→ Exercise description
Each record that follows is to be duplicated exactly, though its pictures are not.

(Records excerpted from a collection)
::::::

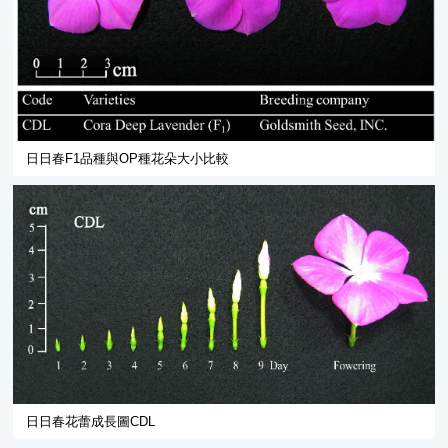
日日春F1品種與OP種花朵大小比較
日日春花蕾成長圖CDL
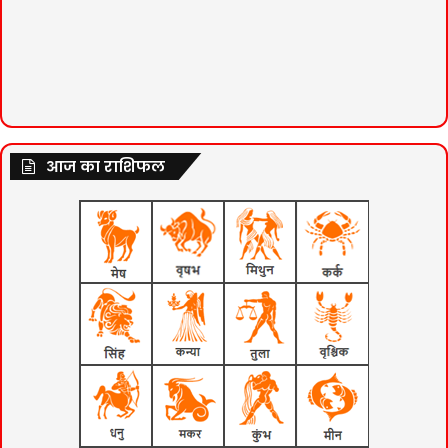
आज का राशिफल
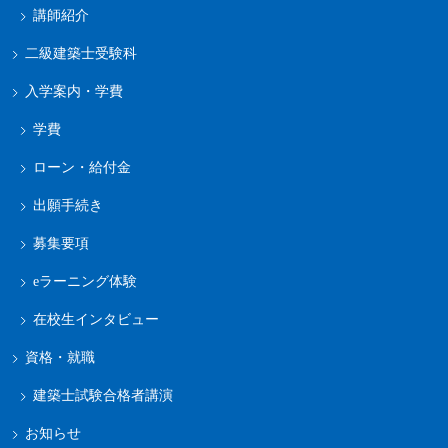
講師紹介
二級建築士受験科
入学案内・学費
学費
ローン・給付金
出願手続き
募集要項
eラーニング体験
在校生インタビュー
資格・就職
建築士試験合格者講演
お知らせ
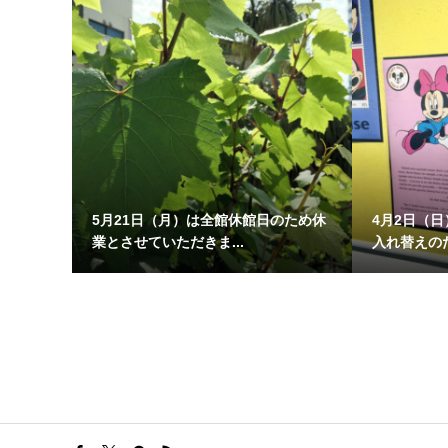
5月21日（月）は全館休館日のため休
4月2日（
業とさせていただきま...
入れ替えのた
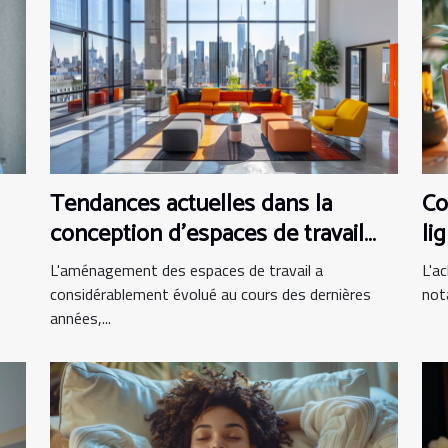
Tendances actuelles dans la
Co
conception d'espaces de travail
li
modernes
L'aménagement des espaces de travail a
L'ac
considérablement évolué au cours des dernières
not
années,...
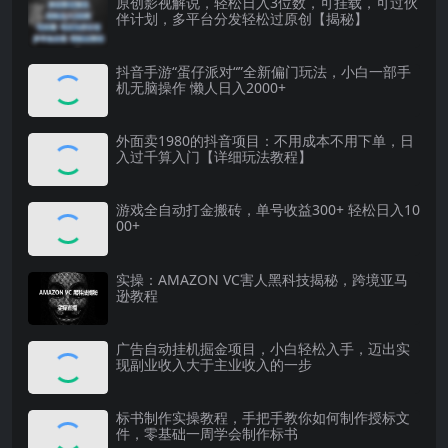
原创影视解说，轻松日入3位数，可挂载，可过伙
伴计划，多平台分发轻松过原创【揭秘】
抖音手游“蛋仔派对“”全新偏门玩法，小白一部手
机无脑操作 懒人日入2000+
外面卖1980的抖音项目：不用成本不用下单，日
入过千算入门【详细玩法教程】
游戏全自动打金搬砖，单号收益300+ 轻松日入10
00+
实操：AMAZON VC害人黑科技揭秘，跨境亚马
逊教程
广告自动挂机掘金项目，小白轻松入手，迈出实
现副业收入大于主业收入的一步
标书制作实操教程，手把手教你如何制作授标文
件，零基础一周学会制作标书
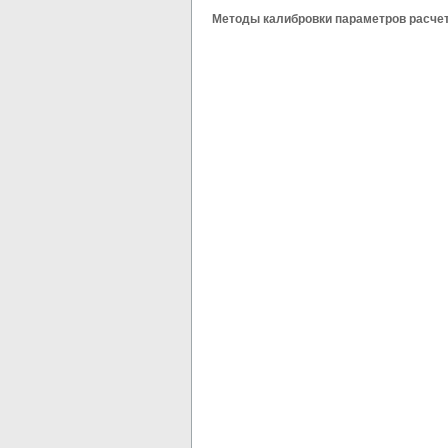
Методы калибровки параметров расче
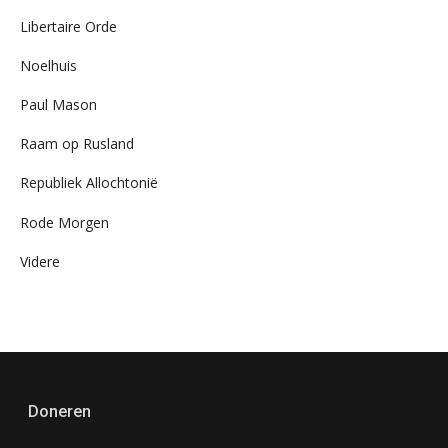
Libertaire Orde
Noelhuis
Paul Mason
Raam op Rusland
Republiek Allochtonië
Rode Morgen
Videre
Doneren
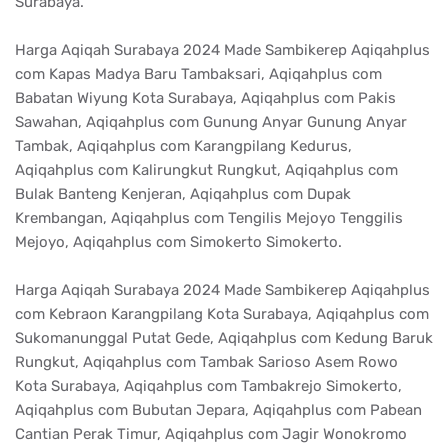
Surabaya.
Harga Aqiqah Surabaya 2024 Made Sambikerep Aqiqahplus
com Kapas Madya Baru Tambaksari, Aqiqahplus com
Babatan Wiyung Kota Surabaya, Aqiqahplus com Pakis
Sawahan, Aqiqahplus com Gunung Anyar Gunung Anyar
Tambak, Aqiqahplus com Karangpilang Kedurus,
Aqiqahplus com Kalirungkut Rungkut, Aqiqahplus com
Bulak Banteng Kenjeran, Aqiqahplus com Dupak
Krembangan, Aqiqahplus com Tengilis Mejoyo Tenggilis
Mejoyo, Aqiqahplus com Simokerto Simokerto.
Harga Aqiqah Surabaya 2024 Made Sambikerep Aqiqahplus
com Kebraon Karangpilang Kota Surabaya, Aqiqahplus com
Sukomanunggal Putat Gede, Aqiqahplus com Kedung Baruk
Rungkut, Aqiqahplus com Tambak Sarioso Asem Rowo
Kota Surabaya, Aqiqahplus com Tambakrejo Simokerto,
Aqiqahplus com Bubutan Jepara, Aqiqahplus com Pabean
Cantian Perak Timur, Aqiqahplus com Jagir Wonokromo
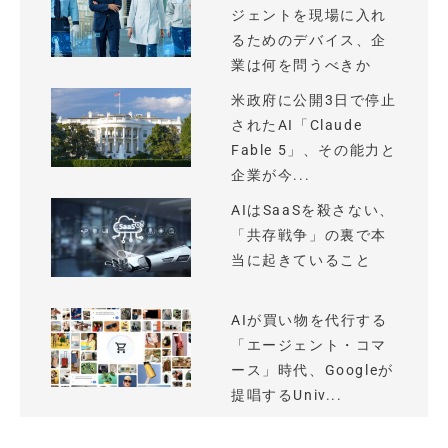
ジェントを現場に入れ
るためのデバイス、企
業は何を問うべきか
米政府に公開3日で停止
されたAI「Claude
Fable 5」、その能力と
企業が今...
AIはSaaSを殺さない、
「共存戦争」の裏で本
当に起きていること
AIが買い物を代行する
「エージェント・コマ
ース」時代、Googleが
提唱するUniv...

::::::

→ Your response
日日春F1品種與OP種花朵大小比較
日日春花蕾成長圖CDL
आज का राशिफल
講師紹介
二級建築士受験科
入学案内・学費
学費
ローン・給付金
出願手続き
募集要項
eラーニング体験
在校生インタビュー
資格・就職
建築士試験合格者講演
お知らせ
5月21日（月）は全館休館日のため休
4月2日（
業とさせていただきま...
入れ替えのた
Tendances actuelles dans la
Co
conception d'espaces de travail
li
modernes
L'aménagement des espaces de travail a
L'ac
considérablement évolué au cours des dernières
not
années,...
原创影视解说，轻松日入3位数，可挂载，可过伙
伴计划，多平台分发轻松过原创【揭秘】
抖音手游“蛋仔派对“”全新偏门玩法，小白一部手
机无脑操作 懒人日入2000+
外面卖1980的抖音项目：不用成本不用下单，日
入过千算入门【详细玩法教程】
游戏全自动打金搬砖，单号收益300+ 轻松日入10
00+
实操：AMAZON VC害人黑科技揭秘，跨境亚马
逊教程
广告自动挂机掘金项目，小白轻松入手，迈出实
现副业收入大于主业收入的一步
标书制作实操教程，手把手教你如何制作授标文
件，零基础一周学会制作标书
Методы калибровки параметров расче
Libertaire Orde
Noelhuis
Paul Mason
Raam op Rusland
Republiek Allochtonië
Rode Morgen
Videre
Doneren
Surabaya.
Harga Aqiqah Surabaya 2024 Made Sambikerep Aqiqahplus
com Kapas Madya Baru Tambaksari, Aqiqahplus com
Babatan Wiyung Kota Surabaya, Aqiqahplus com Pakis
Sawahan, Aqiqahplus com Gunung Anyar Gunung Anyar
Tambak, Aqiqahplus com Karangpilang Kedurus,
Aqiqahplus com Kalirungkut Rungkut, Aqiqahplus com
Bulak Banteng Kenjeran, Aqiqahplus com Dupak
Krembangan, Aqiqahplus com Tengilis Mejoyo Tenggilis
Mejoyo, Aqiqahplus com Simokerto Simokerto.
Harga Aqiqah Surabaya 2024 Made Sambikerep Aqiqahplus
com Kebraon Karangpilang Kota Surabaya, Aqiqahplus com
Sukomanunggal Putat Gede, Aqiqahplus com Kedung Baruk
Rungkut, Aqiqahplus com Tambak Sarioso Asem Rowo
Kota Surabaya, Aqiqahplus com Tambakrejo Simokerto,
Aqiqahplus com Bubutan Jepara, Aqiqahplus com Pabean
Cantian Perak Timur, Aqiqahplus com Jagir Wonokromo
ジェントを現場に入れ
るためのデバイス、企
業は何を問うべきか
米政府に公開3日で停止
されたAI「Claude
Fable 5」、その能力と
企業が今...
AIはSaaSを殺さない、
「共存戦争」の裏で本
当に起きていること
AIが買い物を代行する
「エージェント・コマ
ース」時代、Googleが
提唱するUniv...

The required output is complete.